Saturday, July 22, 2023

DS Ram Leakage in TestNScripts

I had thought that fixing 'slope unit-tests' in addition to 'wall unit tests' would mean my fixes to get the scorpeye behaving as intended. That would mean the 'summer code review' would be over and the 'summer game dev' could start. Well, that was hoping too much, because there's actually one more test that, for some reason, doesn't show up in ./testme --list but still exists and is important: TestNScripts. This one loads the real .cmd files of SchoolRush and checks parsing went fine. And it does not only check one of them: it will reload many scripts in the same "engine", the way the game does.

while (ntests < n) {
   TestBench tc;
   for (uint i=0; i < REDO; i++) {
       printf("== R%i/%i redo%i ", ntests, n, i);
       ParseScript(tc, scripts[rand()%nscripts], __FUNCTION__);

No assertion failure here, instead one of the trickiest things to track: memory exhaustion. So it's time for me to learn how to use my tracking tools again. I even left documentation for my future self back in the past (thanks, past self ^^). Once again, the problem arise also in 'default'... looks like I had been over-optimistic in September 2021 when I merged sprites overlay into default.

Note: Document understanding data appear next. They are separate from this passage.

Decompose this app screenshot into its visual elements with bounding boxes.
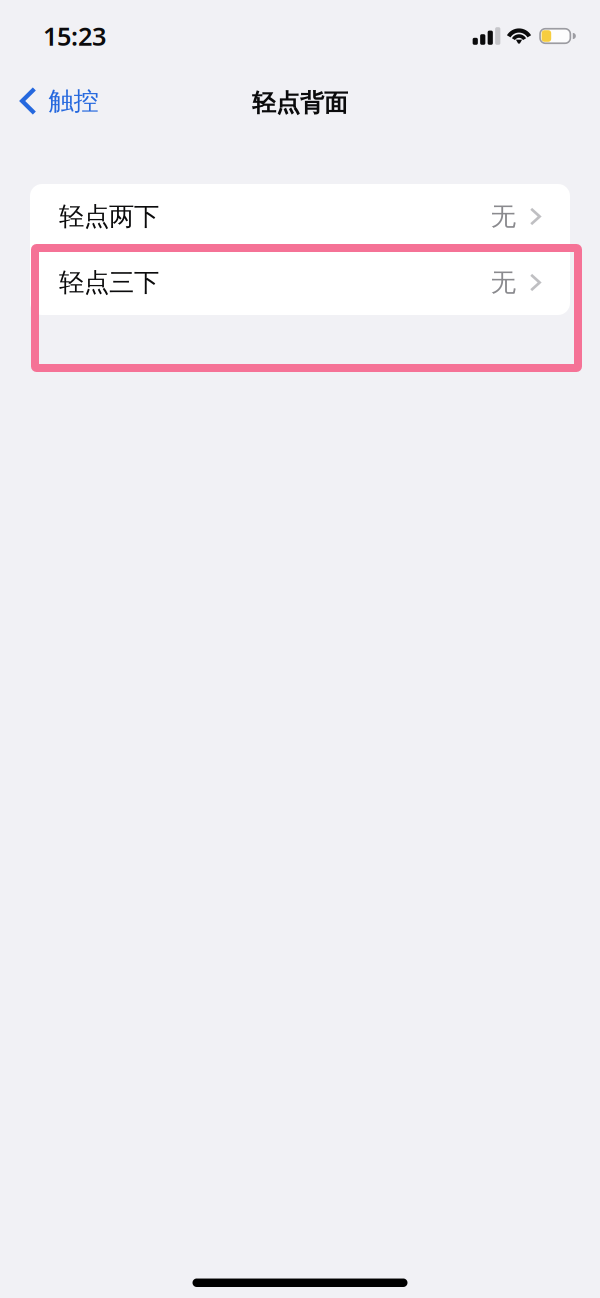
staticText: 轻点背面 xyxy=(252,88,348,118)
staticText: 无 xyxy=(491,267,516,298)
button[interactable]: 返回 触控 xyxy=(0,79,112,123)
button[interactable]: 轻点两下 xyxy=(30,184,570,249)
staticText: 轻点两下 xyxy=(59,201,159,232)
button[interactable]: 轻点三下 xyxy=(30,250,570,315)
staticText: 无 xyxy=(491,201,516,232)
staticText: 15:23 xyxy=(43,19,106,53)
staticText: 触控 xyxy=(48,85,98,116)
staticText: 轻点三下 xyxy=(59,267,159,298)
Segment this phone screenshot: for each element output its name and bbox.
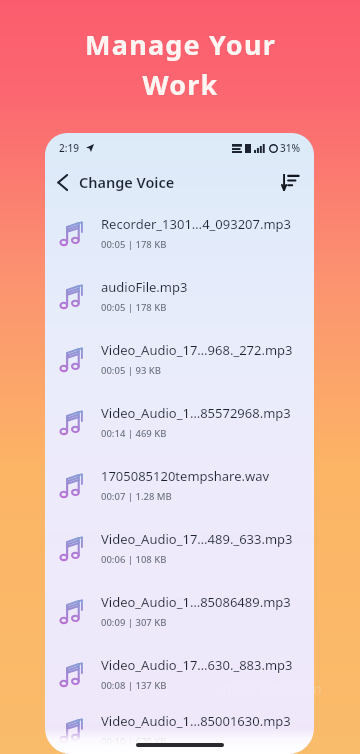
staticText: 31%	[280, 141, 300, 155]
staticText: malavida.com	[222, 678, 323, 698]
other: Back	[57, 174, 68, 191]
staticText: Recorder_1301…4_093207.mp3	[101, 215, 292, 233]
button[interactable]: Video_Audio_17…630._883.mp3	[45, 642, 314, 705]
staticText: Video_Audio_1…85001630.mp3	[101, 712, 291, 730]
staticText: 00:14 | 469 KB	[101, 427, 167, 440]
staticText: Manage Your	[85, 26, 276, 63]
staticText: Video_Audio_17…968._272.mp3	[101, 341, 293, 359]
staticText: Video_Audio_1…85086489.mp3	[101, 593, 291, 611]
staticText: Video_Audio_1…85572968.mp3	[101, 404, 291, 422]
staticText: 00:05 | 93 KB	[101, 364, 162, 377]
button[interactable]: 1705085120tempshare.wav	[45, 453, 314, 516]
staticText: 00:09 | 307 KB	[101, 616, 167, 629]
button[interactable]: audioFile.mp3	[45, 264, 314, 327]
button[interactable]: Back	[45, 168, 183, 196]
button[interactable]: Video_Audio_1…85572968.mp3	[45, 390, 314, 453]
button[interactable]: Sort	[276, 168, 304, 196]
staticText: audioFile.mp3	[101, 278, 188, 296]
button[interactable]: Video_Audio_1…85001630.mp3	[45, 705, 314, 754]
staticText: 00:07 | 1.28 MB	[101, 490, 172, 503]
staticText: 00:05 | 178 KB	[101, 238, 167, 251]
staticText: Video_Audio_17…630._883.mp3	[101, 656, 293, 674]
staticText: Video_Audio_17…489._633.mp3	[101, 530, 293, 548]
staticText: 00:10 | 670 KB	[101, 735, 167, 748]
staticText: 00:06 | 108 KB	[101, 553, 167, 566]
staticText: 00:08 | 137 KB	[101, 679, 167, 692]
button[interactable]: Video_Audio_17…968._272.mp3	[45, 327, 314, 390]
button[interactable]: Video_Audio_17…489._633.mp3	[45, 516, 314, 579]
button[interactable]: Recorder_1301…4_093207.mp3	[45, 201, 314, 264]
staticText: Change Voice	[79, 172, 175, 192]
button[interactable]: Video_Audio_1…85086489.mp3	[45, 579, 314, 642]
staticText: 00:05 | 178 KB	[101, 301, 167, 314]
staticText: 1705085120tempshare.wav	[101, 467, 270, 485]
staticText: Work	[142, 66, 219, 103]
staticText: 2:19	[59, 141, 79, 155]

Well, at least if gives me hope this time: on the 'newmap branch', the forgotten test terminates with 'Out of DS memory'. I managed to get a log of what is allocated at that time, but it would require filtering what has leaked from last ParseScript, and what belongs to the current, interrupted because there's no more memory, running ParseScript. Hopefully, when the bug occurs on default, it gives me a nice 'halt because of leakage' and not a 'out of DS memory' condition. 

  • [done] understand why the new branch gets so high on memory consumption
  • [todo] make sure .spr and .cmd files in fakeroot/ are working fine (despite they now need bilou.spr and school.spr)
  • [todo] that should be the job of

edit: dummy! dummy! dummy! ... the 'DS Ram Usage' statistics in those tests is a lie! when it says 95% used, it doesn't mean you'd use 95% of the NDS 4MiB of RAM to play the script. It means that the dummy-allocator-that-never-recycle-memory used 95% of its storage to process the script. Should parsing become more complex (e.g. because we're loading one more file, or creating more intermediate structures), the memory used by the script will grow while the true RAM usage on the NDS would stay roughly the same.

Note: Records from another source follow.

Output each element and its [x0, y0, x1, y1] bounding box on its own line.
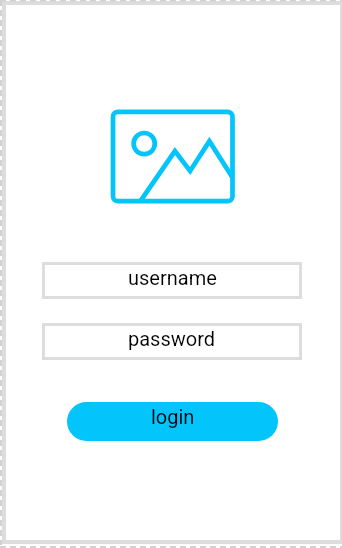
- button[interactable]: username: [45, 265, 299, 296]
- staticText: password: [128, 327, 216, 350]
- button[interactable]: login: [67, 402, 278, 441]
- staticText: username: [128, 266, 217, 289]
- button[interactable]: password: [45, 326, 299, 357]
- other: App logo: [110, 109, 236, 204]
- staticText: login: [151, 405, 195, 428]
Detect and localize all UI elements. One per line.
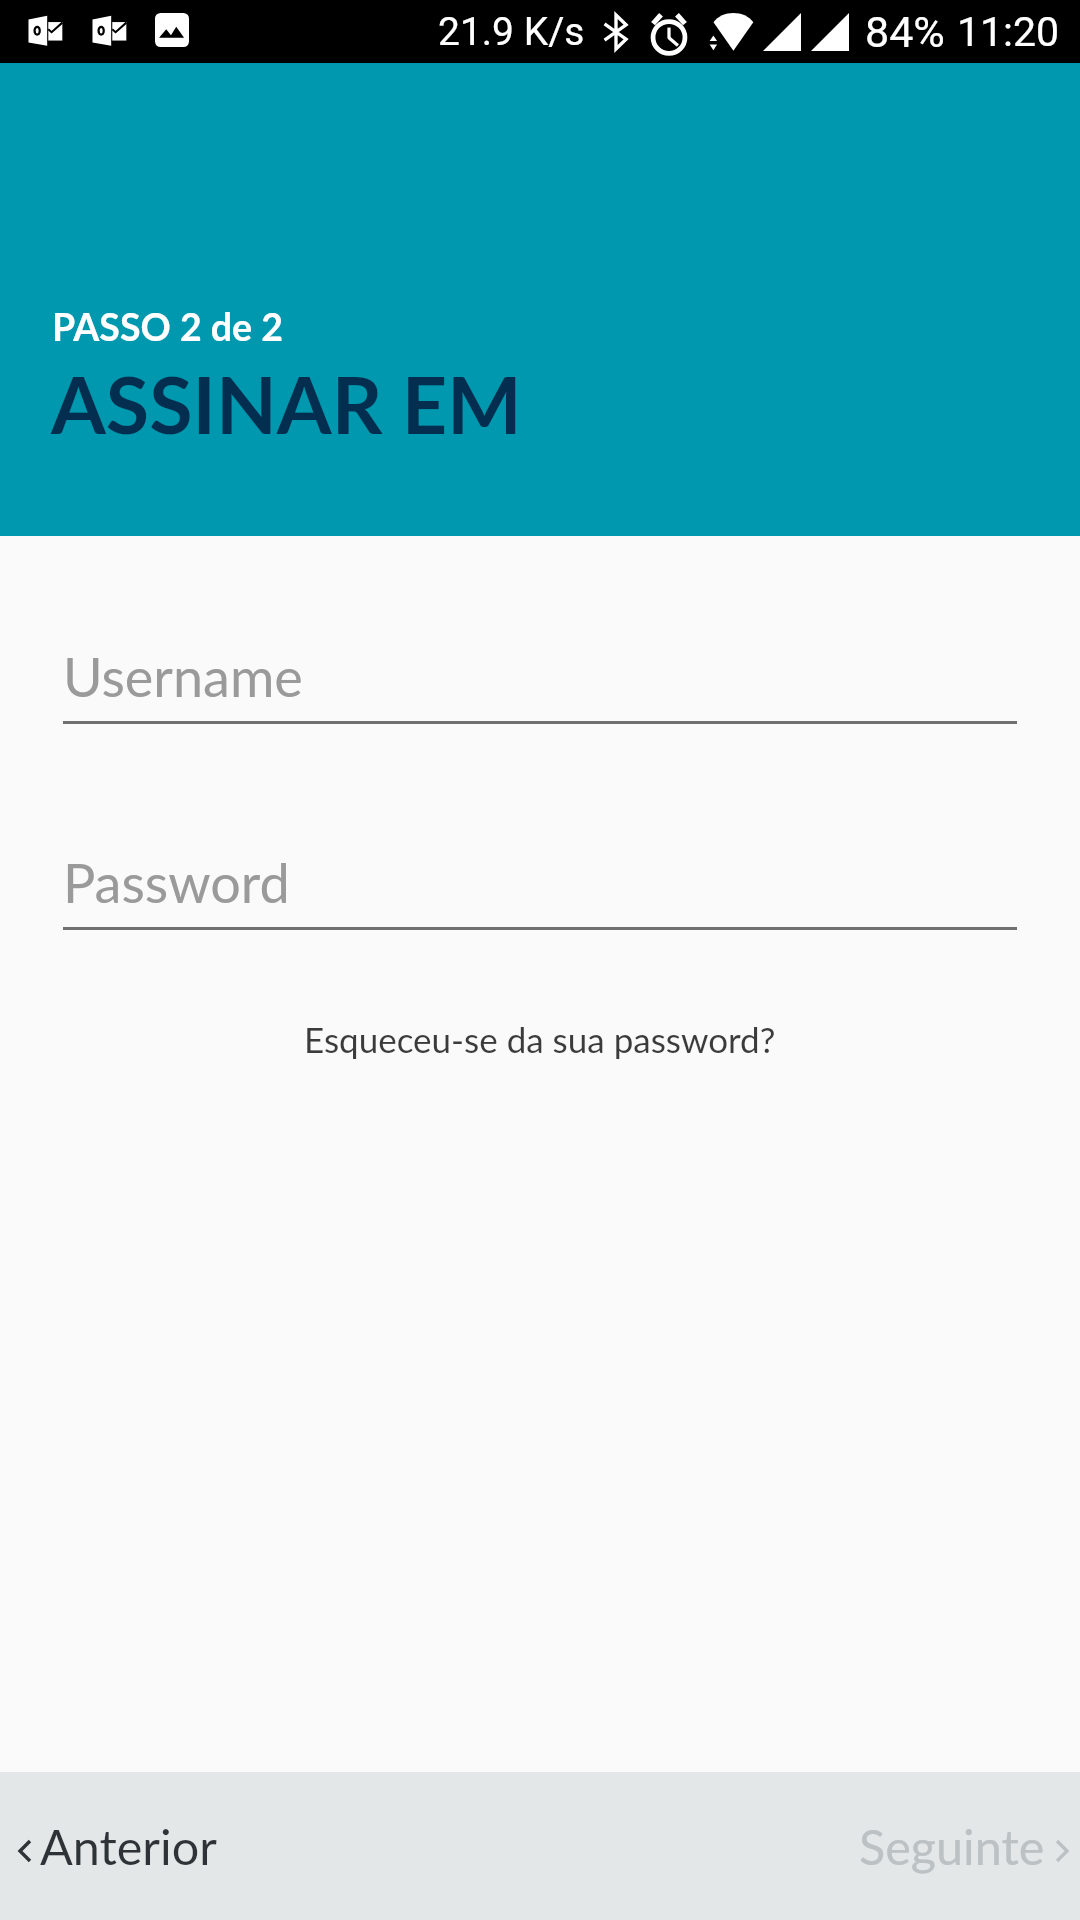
staticText: 11:20 [957,8,1060,56]
staticText: ASSINAR EM [51,356,522,451]
staticText: Seguinte [859,1817,1045,1875]
button[interactable]: Previous [0,1797,235,1895]
staticText: Password [63,850,290,915]
button[interactable]: Seguinte [841,1797,1080,1895]
other: Previous [20,1841,30,1861]
staticText: Esqueceu-se da sua password? [304,1018,776,1060]
staticText: Username [63,644,303,709]
other: Next [1057,1841,1067,1861]
staticText: PASSO 2 de 2 [52,304,283,349]
staticText: 84% [865,7,945,57]
button[interactable]: Password [0,850,1080,930]
button[interactable]: Esqueceu-se da sua password? [288,1012,792,1066]
staticText: 21.9 K/s [438,9,585,55]
button[interactable]: Username [0,644,1080,724]
staticText: Anterior [40,1817,217,1875]
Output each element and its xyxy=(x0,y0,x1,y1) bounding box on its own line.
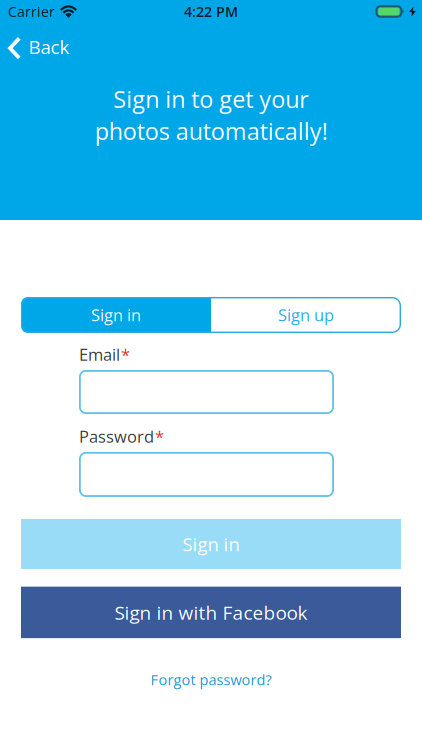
staticText: Sign in xyxy=(91,304,141,326)
staticText: Sign in xyxy=(182,531,240,557)
staticText: 4:22 PM xyxy=(184,2,238,21)
staticText: Sign in to get your photos automatically… xyxy=(94,83,328,147)
staticText: * xyxy=(155,425,164,448)
staticText: Forgot password? xyxy=(150,670,272,690)
button[interactable]: Sign in xyxy=(21,519,401,569)
button[interactable]: Sign up xyxy=(211,297,401,333)
staticText: Sign up xyxy=(278,304,334,326)
staticText: Password xyxy=(79,425,154,448)
button[interactable]: Sign in with Facebook xyxy=(21,587,401,638)
staticText: Back xyxy=(28,34,70,60)
button[interactable]: Sign in xyxy=(21,297,211,333)
staticText: * xyxy=(121,343,130,366)
button[interactable]: Forgot password? xyxy=(150,670,272,690)
button[interactable]: Back xyxy=(0,34,70,60)
staticText: Email xyxy=(79,343,120,366)
staticText: Carrier xyxy=(8,2,55,21)
staticText: Sign in with Facebook xyxy=(114,600,308,625)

Eeet ouaip. Je me suis donc morfondu un bon morceau de l'été sur le fait que mon moteur de jeu faisait péter sa consommation de mémoire. En tout cas, ça a sérieusement refroidi mon appétit pour le dévelopement de jeu après les heures de boulot. Trouver le problème, ça demandait de se plonger dans une montagne de données et les outils d'il-y-a-longtemps pour comprendre où était la fuite... Sauf qu'en vrai il n'y avait pas de fuite. Tout ça, c'était juste un ou deux messages d'erreur mal nommés qui me faisaient croire que la lecture des scripts prenait plus de 4MB de mémoire (tout ce que la DS a, en somme), sauf que l'environnement de test pour faire tourner les niveaux de mes jeux DS sur PC n'est pas prévu pour qu'on joue, mais pour qu'on trouve les erreurs. 

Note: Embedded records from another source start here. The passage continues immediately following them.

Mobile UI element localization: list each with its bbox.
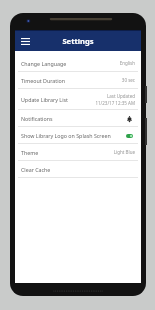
staticText: 11/23/17 12:35 AM — [95, 100, 135, 106]
staticText: Change Language — [21, 60, 67, 67]
button[interactable]: Timeout Duration — [15, 72, 141, 88]
staticText: 30 sec — [121, 77, 135, 83]
button[interactable]: Change Language — [15, 55, 141, 71]
staticText: Last Updated — [106, 93, 135, 99]
button[interactable]: Notification settings — [124, 113, 135, 124]
staticText: Light Blue — [113, 149, 135, 155]
button[interactable]: Clear Cache — [15, 161, 141, 177]
staticText: Timeout Duration — [21, 77, 65, 84]
button[interactable]: Show Library Logo on Splash Screen — [15, 127, 141, 143]
staticText: Clear Cache — [21, 166, 51, 173]
staticText: English — [119, 60, 135, 66]
button[interactable]: Show library logo on splash screen toggl… — [124, 130, 135, 141]
staticText: Theme — [21, 149, 39, 156]
staticText: Notifications — [21, 115, 53, 122]
staticText: Update Library List — [21, 96, 68, 103]
button[interactable]: Open navigation menu — [18, 34, 32, 48]
staticText: Settings — [62, 36, 94, 46]
button[interactable]: Update Library List — [15, 89, 141, 109]
staticText: Show Library Logo on Splash Screen — [21, 132, 111, 139]
button[interactable]: Notifications — [15, 110, 141, 126]
button[interactable]: Theme — [15, 144, 141, 160]
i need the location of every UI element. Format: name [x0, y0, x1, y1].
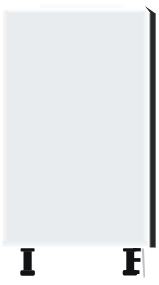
button[interactable]: Product photo of a white cabinet — [0, 0, 159, 285]
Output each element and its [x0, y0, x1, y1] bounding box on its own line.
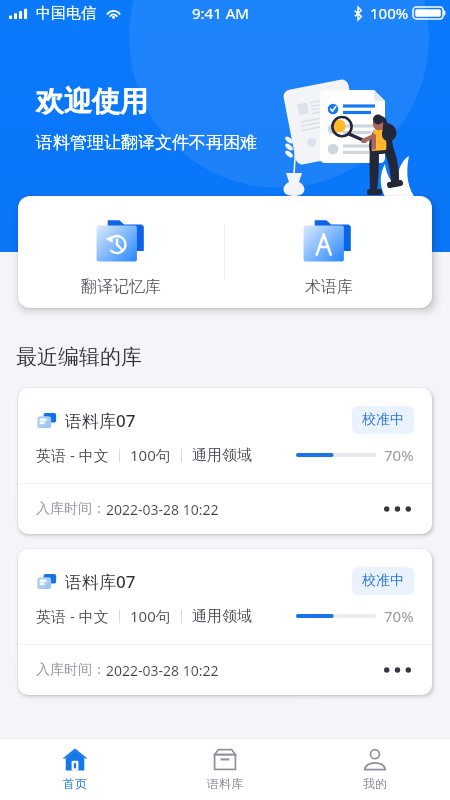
staticText: 通用领域: [192, 446, 252, 465]
staticText: 100%: [370, 3, 409, 23]
staticText: 欢迎使用: [36, 84, 148, 119]
staticText: 语料库07: [65, 409, 136, 432]
button[interactable]: More options: [380, 492, 414, 526]
staticText: 英语 - 中文: [36, 606, 109, 626]
staticText: 校准中: [362, 411, 404, 429]
staticText: 校准中: [362, 572, 404, 590]
staticText: 翻译记忆库: [81, 277, 161, 297]
staticText: 通用领域: [192, 607, 252, 626]
staticText: 入库时间：: [36, 661, 106, 679]
button[interactable]: 首页: [0, 739, 150, 800]
button[interactable]: 翻译记忆库: [18, 196, 224, 308]
staticText: 70%: [384, 606, 414, 626]
staticText: 70%: [384, 445, 414, 465]
staticText: 2022-03-28 10:22: [106, 661, 219, 680]
staticText: 英语 - 中文: [36, 445, 109, 465]
staticText: 语料库07: [65, 570, 136, 593]
staticText: 入库时间：: [36, 500, 106, 518]
staticText: 100句: [130, 606, 171, 626]
button[interactable]: 我的: [300, 739, 450, 800]
staticText: 2022-03-28 10:22: [106, 500, 219, 519]
staticText: 术语库: [305, 277, 353, 297]
staticText: 中国电信: [36, 4, 96, 23]
staticText: 最近编辑的库: [16, 344, 142, 370]
button[interactable]: 语料库07: [18, 549, 432, 695]
staticText: 语料库: [207, 776, 243, 791]
staticText: 我的: [363, 776, 387, 791]
button[interactable]: 语料库07: [18, 388, 432, 534]
button[interactable]: 校准中: [352, 406, 414, 434]
staticText: 语料管理让翻译文件不再困难: [36, 132, 257, 153]
button[interactable]: More options: [380, 653, 414, 687]
button[interactable]: 术语库: [225, 196, 432, 308]
button[interactable]: 语料库: [150, 739, 300, 800]
button[interactable]: 校准中: [352, 567, 414, 595]
staticText: 首页: [63, 776, 87, 791]
staticText: 9:41 AM: [192, 3, 249, 23]
staticText: 100句: [130, 445, 171, 465]
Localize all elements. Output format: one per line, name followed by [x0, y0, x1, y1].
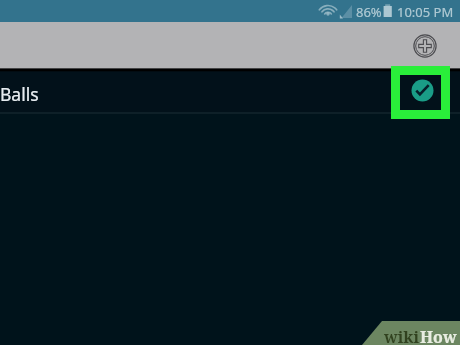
staticText: wiki [384, 326, 420, 345]
staticText: Balls [0, 82, 39, 106]
button[interactable]: Add [408, 29, 442, 63]
staticText: 86% [356, 3, 382, 21]
staticText: 10:05 PM [397, 3, 454, 21]
button[interactable]: Toggle selected [401, 69, 443, 111]
staticText: How [420, 326, 457, 345]
button[interactable]: Balls [0, 72, 460, 114]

Donc contrairement à un système de gestion de mémoire ordinaire, quand on lui "rend" un bloc de mémoire il ne le réutilise jamais. La mémoire qu'il fournit à la demande est toujours de la mémoire qui n'a jamais servi pour une autre tâche dans le niveau, et c'est elle qui finissait par faire défaut. Vous me permettrez de croire que si vous avez envie d'en savoir plus, vous êtes aussi en mesure de lire l'Anglais?

If I want to have an estimate of the memory it would take on the NDS, I'd have to keep track of individual allocs and frees and see whether they reach some maximum at a new alloc. (2023-10-23)

What is that one-time allocator ? well, maybe you've heard of bottom-up allocator, where you just keep track of one position in memory: the top-of-used-area, and everything above the top is unused memory. Of course, as soon as you free things out-of-order compared to how you allocated them, that allocator is no longer enough. You would like at least a list of freed-blocks-that-could-further-reduce-top in case the block at the top is eventually freed. Well, the one-time allocator does not even do that. Any byte of one-time memory can be allocated exactly only once. If freed, it is "painted" as free and will remain like that until the ongoing test terminates. 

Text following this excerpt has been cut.